Ha aggiunto l’avvocata Gallo riferendosi alla relazione della ASUGI: “E’ un insulto alla sofferenza di Oppelli, che viene condannata dall’azienda sanitaria a un trattamento inumano e degradante per la sua dignità. Per questo motivo, oltre a procedere contro la valutazione che non trova fondamento nell’evidenza della situazione di salute di Oppelli per quanto riguarda i trattamenti di sostegno vitale, attiveremo le vie che il caso consiglia anche in relazione alle responsabilità che determinano conseguenze gravi per Marina Oppelli”.

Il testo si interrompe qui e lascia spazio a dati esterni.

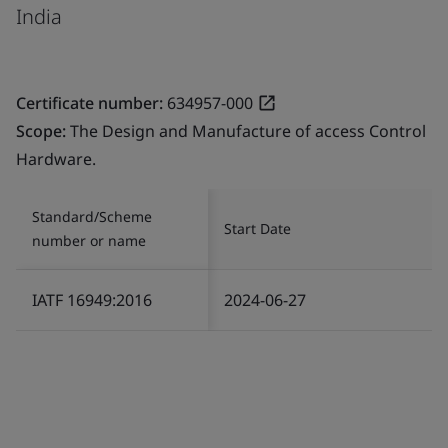
India
Certificate number:
634957-000
Scope:
The Design and Manufacture of access Control
Hardware.
Standard/Scheme
Start Date
number or name
IATF 16949:2016
2024-06-27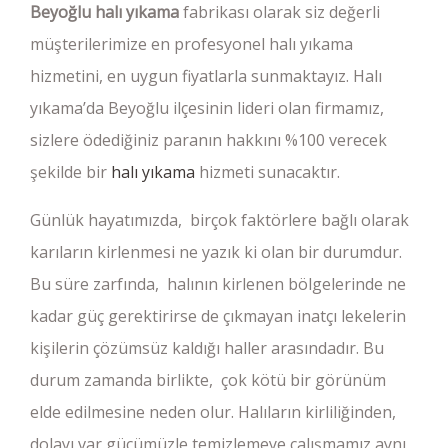
Beyoğlu halı yıkama
fabrikası olarak siz değerli
müşterilerimize en profesyonel halı yıkama
hizmetini, en uygun fiyatlarla sunmaktayız. Halı
yıkama’da Beyoğlu ilçesinin lideri olan firmamız,
sizlere ödediğiniz paranın hakkını %100 verecek
şekilde bir
halı yıkama
hizmeti sunacaktır.
Günlük hayatımızda, birçok faktörlere bağlı olarak
karıların kirlenmesi ne yazık ki olan bir durumdur.
Bu süre zarfında, halının kirlenen bölgelerinde ne
kadar güç gerektirirse de çıkmayan inatçı lekelerin
kişilerin çözümsüz kaldığı haller arasındadır. Bu
durum zamanda birlikte, çok kötü bir görünüm
elde edilmesine neden olur. Halıların kirliliğinden,
dolayı var gücümüzle temizlemeye çalışmamız aynı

“Il nuovo esposto arriva a seguito di ingiustificati rifiuti dell’azienda sanitaria, prima di procedere alle dovute verifiche e poi di riconoscere la sussistenza dei trattamenti di sostegno vitale che tengono Martina Oppelli in vita. Tali condotte ledono la dignità di Martina Oppelli costretta a un trattamento inumano e degradante, condannata a una vera e propria tortura di Stato”, ha specificato.
Il precedente
Oppelli chiede l’accesso al suicidio assistito, perché anche per morire necessita di assistenza. Ma aiutare una persona a togliersi la vita in Italia è reato in base all’art. 580 c.p., dichiarato parzialmente incostituzionale dalla sentenza 242/2019 della Consulta nella parte in cui non prevede la non punibilità in presenza dei quattro requisiti elencati sopra. Dovrebbe essere il legislatore a regolare la materia, sia l’accesso all’aiuto alla morte volontaria sia all’eutanasia, ma ad oggi permane un vuoto normativo.
Solo in seguito alla decisione 242/2019, ribadita dalla 135/2024, si sta muovendo qualcosa: il 28 novembre 2023 per la prima volta una persona ha avuto accesso all’aiuto alla morte volontaria interamente nell’ambito del Servizio sanitario pubblico, peraltro a seguito di un ordine del Tribunale di Trieste che aveva intimato proprio all’ASUGI di applicare la sentenza della Consulta. Anche in questo caso la notizia era stata data dall’Associazione Coscioni: una donna triestina di 55 anni, affetta da sclerosi multipla, si era autosomministrata un farmaco letale fornito dal Ssn insieme alla strumentazione e da un medico individuato su base volontaria.
“Il diritto a scegliere si fa strada nonostante le resistenze ideologiche”, aveva commentato l’Associazione Coscioni.